New York Herald, “The Illinois Campaign,” August 16, 1858

    Source citation
    “The Illinois Campaign – Has It Come To This?,” New York Herald, August 16, 1858, p. 5.
    Original source
    Springfield (IL) Journal
    Newspaper: Publication
    New York Herald
    Newspaper: Headline
    The Illinois Campaign – Has It Come To This?
    Newspaper: Page(s)
    5
    Type
    Newspaper
    Date Certainty
    Exact
    Transcriber
    Don Sailer, Dickinson College
    Transcription date
    The following text is presented here in complete form, as it originally appeared in print. Spelling and typographical errors have been preserved as in the original.

    THE ILLINOIS CAMPAIGN – HAS IT COME TO THIS? – The Springfield (Illinois) Journal says: – “We have before us a copy of the DeKalb county Sentinel of the 26th [illegible]., a Douglas organ of the most approved water, at whose masthead files the names of French and Fondey, and in whose columns we find enthusiastic adoration for Douglas. After declaring that “the great mass of the democracy are heart and [band?] with Judge Douglas,” it goes off into a rage with Mr. Lincoln for being opposed to ‘negro equality.’” It says: –

    Our education has been such that we have ever been rather in favor of the equality of the blacks – that is, that they should enjoy all the privileges of the whites where they reside. We are aware that this is not a very popular doctrine. We have had many a [illegible] with some who are now strong “republicans,” [illegible] taking the broad ground of equality, and they the opposite ground. We were brought up to a State where blacks were voters, and we do not know of any [illegible] resulting from it, though perhaps it would not work as well where the blacks are more numerous. We have no doubt of the right of the whites to guard against such an evil, if it is one. Our [opinion?] is that it would be [best?] for all concerned to have the colored population to a State by themselves; but if within the jurisdiction of the United States, we say by all means they should have the right to their Senators and representatives in Congress, and to vote for President. With us “worth makes the man, and [illegible] the fellow.” We have seen many a “[nigger?]” that we thought much more of than some white men.

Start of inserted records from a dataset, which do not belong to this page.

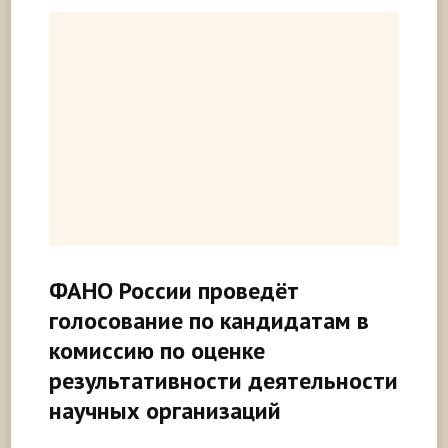
ФАНО России проведёт
голосование по кандидатам в
комиссию по оценке
результативности деятельности
научных организаций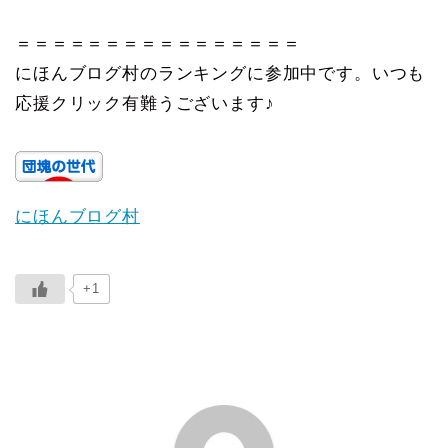
＝＝＝＝＝＝＝＝＝＝＝＝＝＝＝＝
にほんブログ村のランキングに参加中です。いつも
応援クリック有難うございます♪
にほんブログ村
+1
ABOUT ME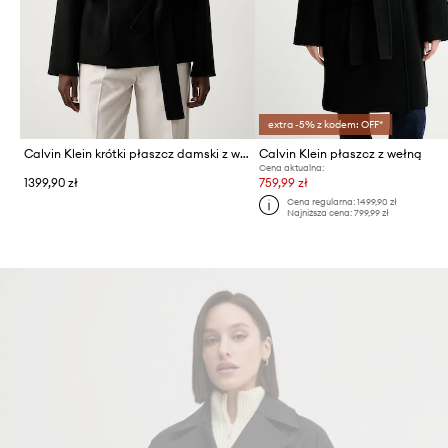
extra -5% z kodem: OFF*
Calvin Klein krótki płaszcz damski z wełną
Calvin Klein płaszcz z wełną
Cena aktualna:
1399,90 zł
759,99 zł
Cena regularna:
1499,90 zł
Najniższa cena:
799,99 zł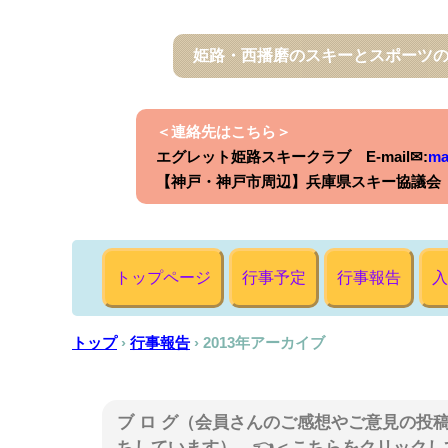
姫路・西播磨のスキーとスポーツ
＜連絡先はこちら＞
エグレット姫路スキークラブ E-mail✉:
ma
【神戸・神戸市周辺】兵庫県スキー協議会 E-
トップページ
行事予定
行事報告
入
トップ
›
行事報告
›
2013年アーカイブ
ブ ロ グ（会員さんのご感想やご意見の投
ちしています） 👈＜こちらをクリックし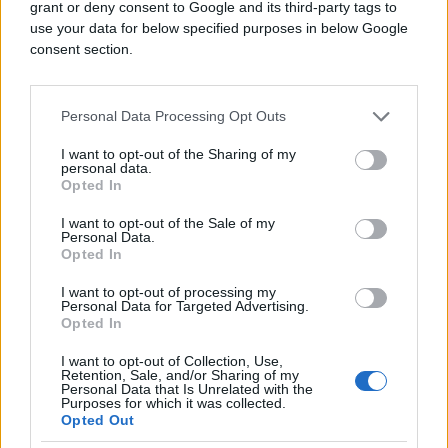
grant or deny consent to Google and its third-party tags to
Saznaj više
use your data for below specified purposes in below Google
consent section.
Personal Data Processing Opt Outs
I want to opt-out of the Sharing of my
personal data.
Opted In
I want to opt-out of the Sale of my
Personal Data.
Opted In
I want to opt-out of processing my
Personal Data for Targeted Advertising.
Opted In
KIOSK
I want to opt-out of Collection, Use,
Retention, Sale, and/or Sharing of my
Prije 2 dana
Personal Data that Is Unrelated with the
Purposes for which it was collected.
12. i 28. su ključni datumi u avgustu: Pomračenje
Opted Out
donosi radikalne promjene i preokret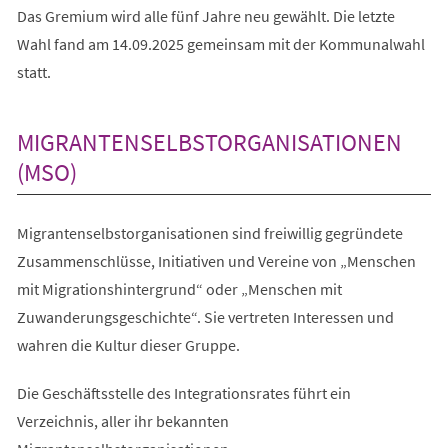
Das Gremium wird alle fünf Jahre neu gewählt. Die letzte
Wahl fand am 14.09.2025 gemeinsam mit der Kommunalwahl
statt.
MIGRANTENSELBSTORGANISATIONEN
(MSO)
Migrantenselbstorganisationen sind freiwillig gegründete
Zusammenschlüsse, Initiativen und Vereine von „Menschen
mit Migrationshintergrund“ oder „Menschen mit
Zuwanderungsgeschichte“. Sie vertreten Interessen und
wahren die Kultur dieser Gruppe.
Die Geschäftsstelle des Integrationsrates führt ein
Verzeichnis, aller ihr bekannten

    Has it come to this? Is Mr. Douglas riding two horses – Dred Scott and Uncle Tom – at the same time? At all events, when his organs are driven to such straits his case must indeed be desperate. And yet his agonies are to be prolonged till November. Oh, what dreadful things have followed that Kansas Nebraska bill! When shall we get at the end of the killed and wounded and the dead and dying who have straddled that fatal hobby of popular “sovereignty?”